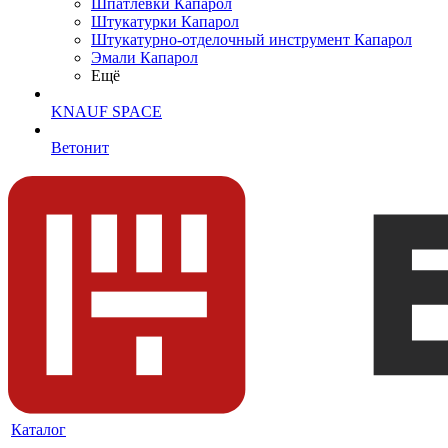
Шпатлевки Капарол
Штукатурки Капарол
Штукатурно-отделочный инструмент Капарол
Эмали Капарол
Ещё
KNAUF SPACE
Ветонит
Каталог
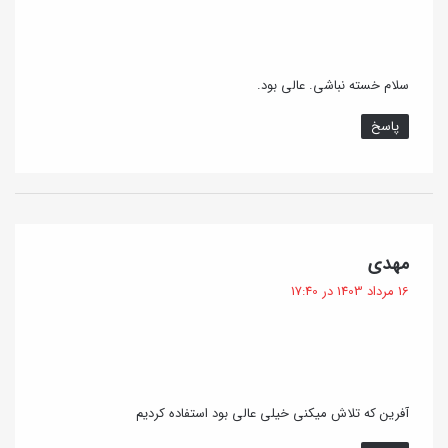
:
ی
)
و
سلام خسته نباشی. عالی بود.
ک‌
ا
پاسخ
و
س
ت
و
گ
مهدی
ن
ف
16 مرداد 1403 در 17:40
ت
+
:
ب
ی
و
آفرین که تلاش میکنی خیلی عالی بود استفاده کردیم
گ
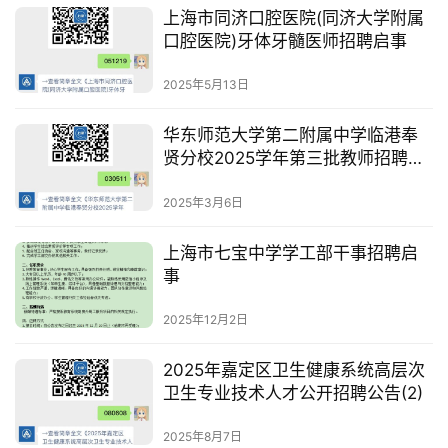
上海市同济口腔医院(同济大学附属
口腔医院)牙体牙髓医师招聘启事
2025年5月13日
华东师范大学第二附属中学临港奉
贤分校2025学年第三批教师招聘公
告
2025年3月6日
上海市七宝中学学工部干事招聘启
事
2025年12月2日
2025年嘉定区卫生健康系统高层次
卫生专业技术人才公开招聘公告(2)
2025年8月7日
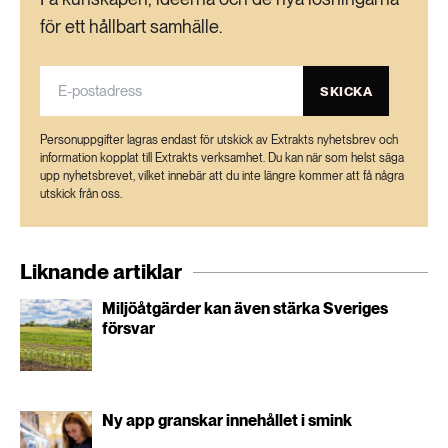
för ett hållbart samhälle.
SKICKA
Personuppgifter lagras endast för utskick av Extrakts nyhetsbrev och
information kopplat till Extrakts verksamhet. Du kan när som helst säga
upp nyhetsbrevet, vilket innebär att du inte längre kommer att få några
utskick från oss.
Liknande artiklar
Miljöåtgärder kan även stärka Sveriges
försvar
Ny app granskar innehållet i smink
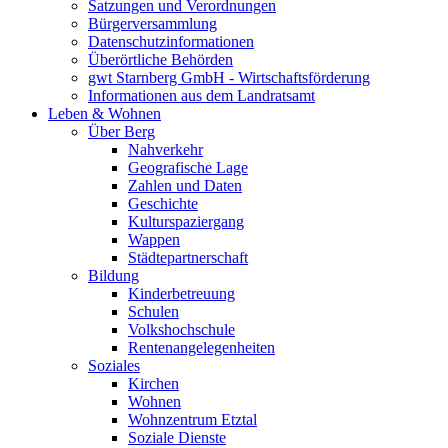
Satzungen und Verordnungen
Bürgerversammlung
Datenschutzinformationen
Überörtliche Behörden
gwt Starnberg GmbH - Wirtschaftsförderung
Informationen aus dem Landratsamt
Leben & Wohnen
Über Berg
Nahverkehr
Geografische Lage
Zahlen und Daten
Geschichte
Kulturspaziergang
Wappen
Städtepartnerschaft
Bildung
Kinderbetreuung
Schulen
Volkshochschule
Rentenangelegenheiten
Soziales
Kirchen
Wohnen
Wohnzentrum Etztal
Soziale Dienste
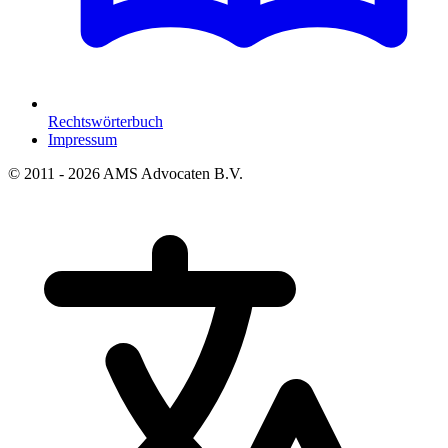
Rechtswörterbuch
Impressum
© 2011 - 2026 AMS Advocaten B.V.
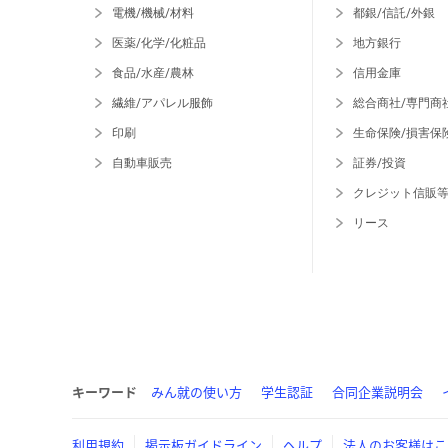
電機/機械/材料
都銀/信託/外銀
医薬/化学/化粧品
地方銀行
食品/水産/農林
信用金庫
繊維/アパレル服飾
総合商社/専門商
印刷
生命保険/損害保
自動車販売
証券/投資
クレジット信販
リース
キーワード
みん就の使い方
学生認証
合同企業説明会
利用規約
掲示板ガイドライン
ヘルプ
法人のお客様はこ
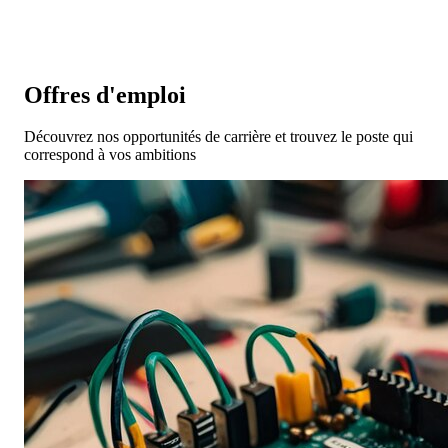
Offres d'emploi
Découvrez nos opportunités de carrière et trouvez le poste qui
correspond à vos ambitions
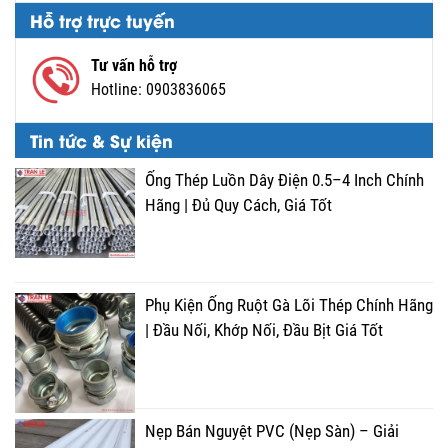
Hỗ trợ trực tuyến
Tư vấn hỗ trợ
Hotline:
0903836065
Tin tức & Sự kiện
Ống Thép Luồn Dây Điện 0.5–4 Inch Chính
Hãng | Đủ Quy Cách, Giá Tốt
Phụ Kiện Ống Ruột Gà Lõi Thép Chính Hãng
| Đầu Nối, Khớp Nối, Đầu Bịt Giá Tốt
Nẹp Bán Nguyệt PVC (Nẹp Sàn) – Giải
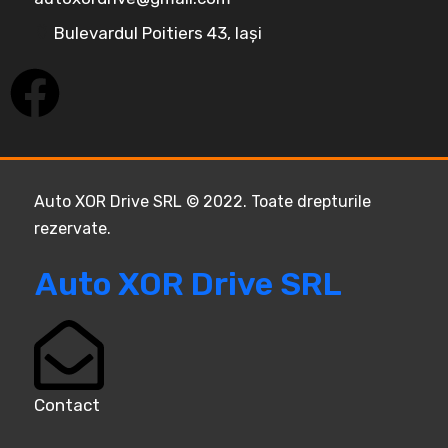
Bulevardul Poitiers 43, Iași
Auto XOR Drive SRL © 2022. Toate drepturile
rezervate.
Auto XOR Drive SRL
Contact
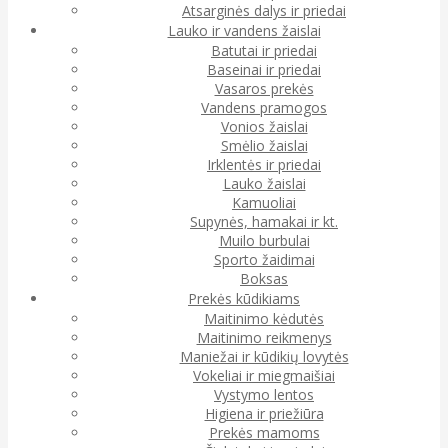
Atsarginės dalys ir priedai
Lauko ir vandens žaislai
Batutai ir priedai
Baseinai ir priedai
Vasaros prekės
Vandens pramogos
Vonios žaislai
Smėlio žaislai
Irklentės ir priedai
Lauko žaislai
Kamuoliai
Supynės, hamakai ir kt.
Muilo burbulai
Sporto žaidimai
Boksas
Prekės kūdikiams
Maitinimo kėdutės
Maitinimo reikmenys
Maniežai ir kūdikių lovytės
Vokeliai ir miegmaišiai
Vystymo lentos
Higiena ir priežiūra
Prekės mamoms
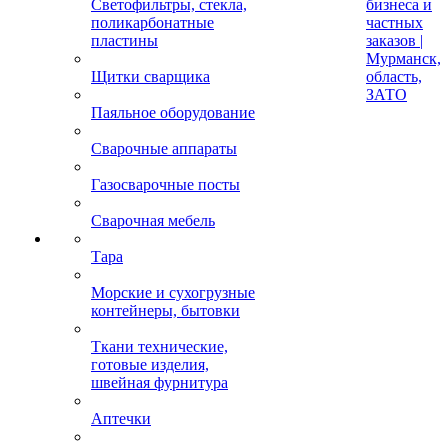
Светофильтры, стекла,
бизнеса и
поликарбонатные
частных
пластины
заказов |
Мурманск,
Щитки сварщика
область,
ЗАТО
Паяльное оборудование
Сварочные аппараты
Газосварочные посты
Сварочная мебель
Тара
Морские и сухогрузные
контейнеры, бытовки
Ткани технические,
готовые изделия,
швейная фурнитура
Аптечки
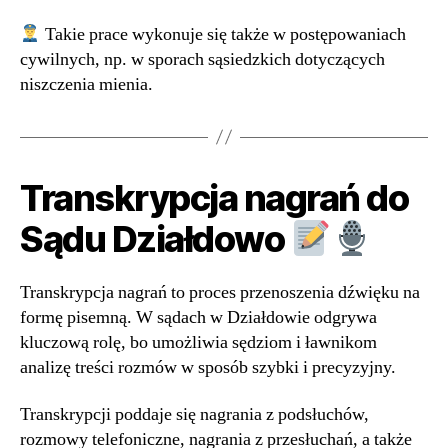
Takie prace wykonuje się także w postępowaniach
cywilnych, np. w sporach sąsiedzkich dotyczących
niszczenia mienia.
Transkrypcja nagrań do
Sądu Działdowo
Transkrypcja nagrań to proces przenoszenia dźwięku na
formę pisemną. W sądach w Działdowie odgrywa
kluczową rolę, bo umożliwia sędziom i ławnikom
analizę treści rozmów w sposób szybki i precyzyjny.
Transkrypcji poddaje się nagrania z podsłuchów,
rozmowy telefoniczne, nagrania z przesłuchań, a także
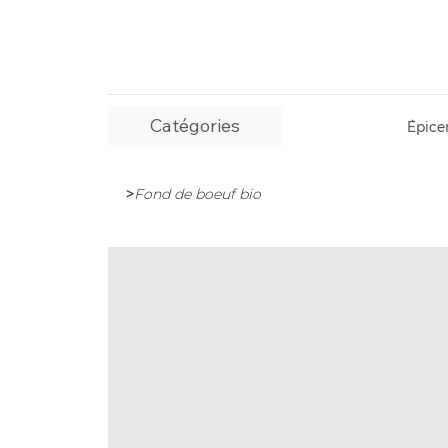
Catégories
Épicer
>
Fond de boeuf bio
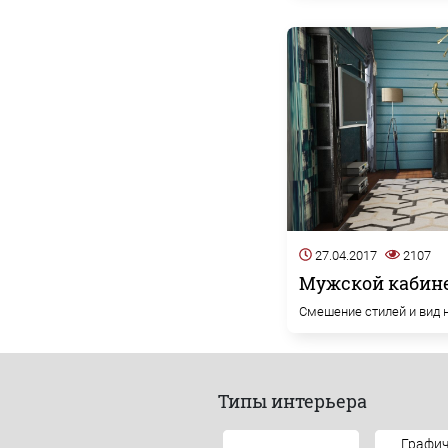
27.04.2017
2107
Мужской кабине
Смешение стилей и вид н
Типы интерьера
Графич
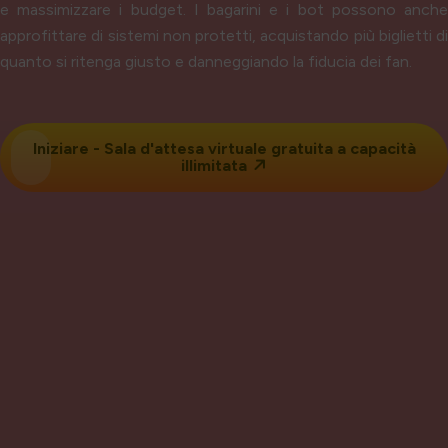
e massimizzare i budget. I bagarini e i bot possono anche
approfittare di sistemi non protetti, acquistando più biglietti di
quanto si ritenga giusto e danneggiando la fiducia dei fan.
Iniziare -
Sala d'attesa virtuale
gratuita a capacità
illimitata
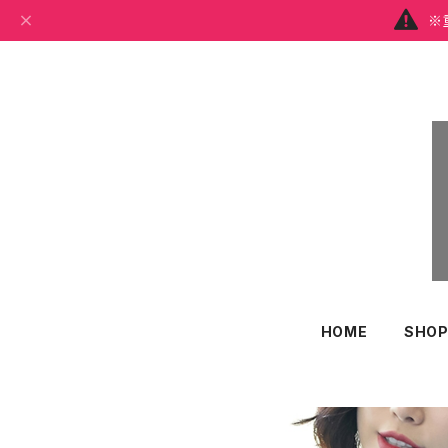
※
HOME
SHOP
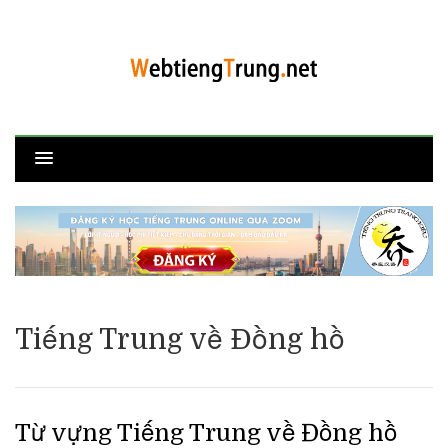
Tiếng Trung về Đồng hồ
Từ vựng Tiếng Trung về Đồng hồ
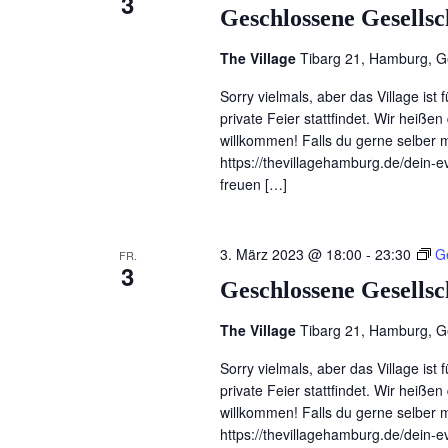
3
Geschlossene Gesellsc
The Village
Tibarg 21, Hamburg, 
Sorry vielmals, aber das Village ist 
private Feier stattfindet. Wir heiß
willkommen! Falls du gerne selber ma
https://thevillagehamburg.de/dein-ev
freuen […]
3. März 2023 @ 18:00
-
23:30
G
FR.
3
Geschlossene Gesellsc
The Village
Tibarg 21, Hamburg, 
Sorry vielmals, aber das Village ist 
private Feier stattfindet. Wir heiß
willkommen! Falls du gerne selber ma
https://thevillagehamburg.de/dein-ev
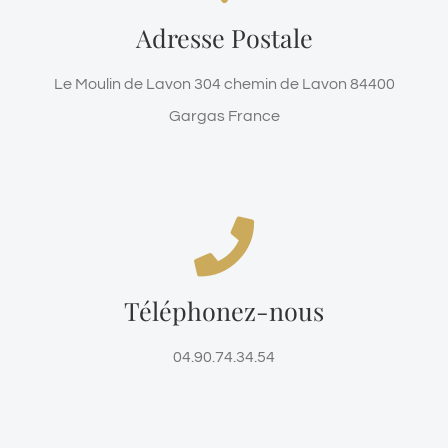
Le Moulin de Lavon 304 chemin de Lavon 84400
Adresse Postale
Gargas France
Le Moulin de Lavon 304 chemin de Lavon 84400
Haut de page
Gargas France
nous sommes la pour répondre
à vos questions
Téléphonez-nous
+33(0)4.90.74.34.54
04.90.74.34.54
Haut de Page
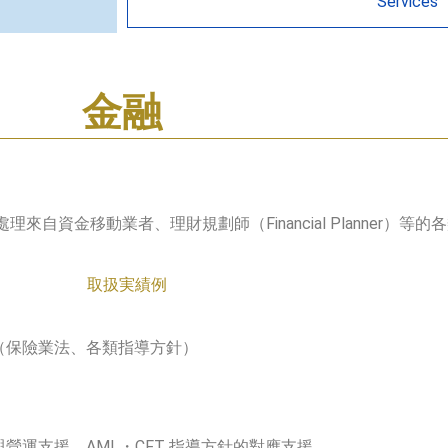
Services
金融
資金移動業者、理財規劃師（Financial Planner）等的
取扱実績例
（保險業法、各類指導方針）
營運支援、AML・CFT 指導方針的對應支援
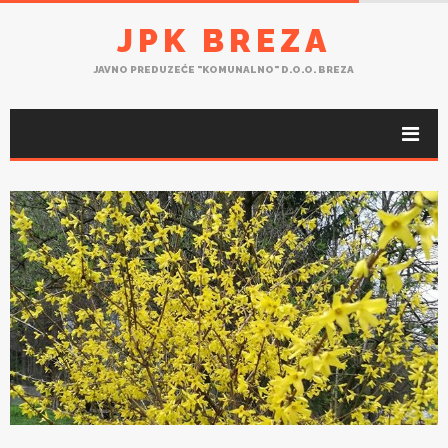
JPK BREZA
JAVNO PREDUZEĆE "KOMUNALNO" D.O.O. BREZA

——

◆ Exercise details ◆
The answer must be a word-for-word copy of all the entries, containing no pictures.

◆ Response to this exercise ◆
Шпатлевки Капарол
Штукатурки Капарол
Штукатурно-отделочный инструмент Капарол
Эмали Капарол
Ещё
KNAUF SPACE
Ветонит
Каталог
:
ی
)
و
سلام خسته نباشی. عالی بود.
ک‌
ا
پاسخ
و
س
ت
و
گ
مهدی
ن
ف
16 مرداد 1403 در 17:40
ت
+
:
ب
ی
و
آفرین که تلاش میکنی خیلی عالی بود استفاده کردیم
گ
上海市同济口腔医院(同济大学附属
口腔医院)牙体牙髓医师招聘启事
2025年5月13日
华东师范大学第二附属中学临港奉
贤分校2025学年第三批教师招聘公
告
2025年3月6日
上海市七宝中学学工部干事招聘启
事
2025年12月2日
2025年嘉定区卫生健康系统高层次
卫生专业技术人才公开招聘公告(2)
2025年8月7日
för ett hållbart samhälle.
SKICKA
Personuppgifter lagras endast för utskick av Extrakts nyhetsbrev och
information kopplat till Extrakts verksamhet. Du kan när som helst säga
upp nyhetsbrevet, vilket innebär att du inte längre kommer att få några
utskick från oss.
Liknande artiklar
Miljöåtgärder kan även stärka Sveriges
försvar
Ny app granskar innehållet i smink
Satzungen und Verordnungen
Bürgerversammlung
Datenschutzinformationen
Überörtliche Behörden
gwt Starnberg GmbH - Wirtschaftsförderung
Informationen aus dem Landratsamt
Leben & Wohnen
Über Berg
Nahverkehr
Geografische Lage
Zahlen und Daten
Geschichte
Kulturspaziergang
Wappen
Städtepartnerschaft
Bildung
Kinderbetreuung
Schulen
Volkshochschule
Rentenangelegenheiten
Soziales
Kirchen
Wohnen
Wohnzentrum Etztal
Soziale Dienste
Rechtswörterbuch
Impressum
© 2011 - 2026 AMS Advocaten B.V.
電機/機械/材料
都銀/信託/外銀
医薬/化学/化粧品
地方銀行
食品/水産/農林
信用金庫
繊維/アパレル服飾
総合商社/専門商
印刷
生命保険/損害保
自動車販売
証券/投資
クレジット信販
リース
キーワード
みん就の使い方
学生認証
合同企業説明会
利用規約
掲示板ガイドライン
ヘルプ
法人のお客様はこ
Offres d'emploi
Découvrez nos opportunités de carrière et trouvez le poste qui
correspond à vos ambitions
Hỗ trợ trực tuyến
Tư vấn hỗ trợ
Hotline:
0903836065
Tin tức & Sự kiện
Ống Thép Luồn Dây Điện 0.5–4 Inch Chính
Hãng | Đủ Quy Cách, Giá Tốt
Phụ Kiện Ống Ruột Gà Lõi Thép Chính Hãng
| Đầu Nối, Khớp Nối, Đầu Bịt Giá Tốt
Nẹp Bán Nguyệt PVC (Nẹp Sàn) – Giải
Bulevardul Poitiers 43, Iași
Auto XOR Drive SRL © 2022. Toate drepturile
rezervate.
Auto XOR Drive SRL
Contact
Atsarginės dalys ir priedai
Lauko ir vandens žaislai
Batutai ir priedai
Baseinai ir priedai
Vasaros prekės
Vandens pramogos
Vonios žaislai
Smėlio žaislai
Irklentės ir priedai
Lauko žaislai
Kamuoliai
Supynės, hamakai ir kt.
Muilo burbulai
Sporto žaidimai
Boksas
Prekės kūdikiams
Maitinimo kėdutės
Maitinimo reikmenys
Maniežai ir kūdikių lovytės
Vokeliai ir miegmaišiai
Vystymo lentos
Higiena ir priežiūra
Prekės mamoms
Светофильтры, стекла,
бизнеса и
поликарбонатные
частных
пластины
заказов |
Мурманск,
Щитки сварщика
область,
ЗАТО
Паяльное оборудование
Сварочные аппараты
Газосварочные посты
Сварочная мебель
Тара
Морские и сухогрузные
контейнеры, бытовки
Ткани технические,
готовые изделия,
швейная фурнитура
Аптечки
Takie prace wykonuje się także w postępowaniach
cywilnych, np. w sporach sąsiedzkich dotyczących
niszczenia mienia.
Transkrypcja nagrań do
Sądu Działdowo
Transkrypcja nagrań to proces przenoszenia dźwięku na
formę pisemną. W sądach w Działdowie odgrywa
kluczową rolę, bo umożliwia sędziom i ławnikom
analizę treści rozmów w sposób szybki i precyzyjny.
Transkrypcji poddaje się nagrania z podsłuchów,
rozmowy telefoniczne, nagrania z przesłuchań, a także
Catégories
Épicer
>
Fond de boeuf bio
27.04.2017
2107
Мужской кабине
Смешение стилей и вид н
Типы интерьера
Графич
e massimizzare i budget. I bagarini e i bot possono anche
approfittare di sistemi non protetti, acquistando più biglietti di
quanto si ritenga giusto e danneggiando la fiducia dei fan.
Iniziare -
Sala d'attesa virtuale
gratuita a capacità
illimitata
※
HOME
SHOP
Tiếng Trung về Đồng hồ
Từ vựng Tiếng Trung về Đồng hồ
3
Geschlossene Gesellsc
The Village
Tibarg 21, Hamburg, 
Sorry vielmals, aber das Village ist 
private Feier stattfindet. Wir heiß
willkommen! Falls du gerne selber ma
https://thevillagehamburg.de/dein-ev
freuen […]
3. März 2023 @ 18:00
-
23:30
G
FR.
3
Geschlossene Gesellsc
The Village
Tibarg 21, Hamburg, 
Sorry vielmals, aber das Village ist 
private Feier stattfindet. Wir heiß
willkommen! Falls du gerne selber ma
https://thevillagehamburg.de/dein-ev
Le Moulin de Lavon 304 chemin de Lavon 84400
Adresse Postale
Gargas France
Le Moulin de Lavon 304 chemin de Lavon 84400
Haut de page
Gargas France
nous sommes la pour répondre
à vos questions
Téléphonez-nous
+33(0)4.90.74.34.54
04.90.74.34.54
Haut de Page
Services
金融
資金移動業者、理財規劃師（Financial Planner）等的
取扱実績例
（保險業法、各類指導方針）
營運支援、AML・CFT 指導方針的對應支援
JPK BREZA
JAVNO PREDUZEĆE "KOMUNALNO" D.O.O. BREZA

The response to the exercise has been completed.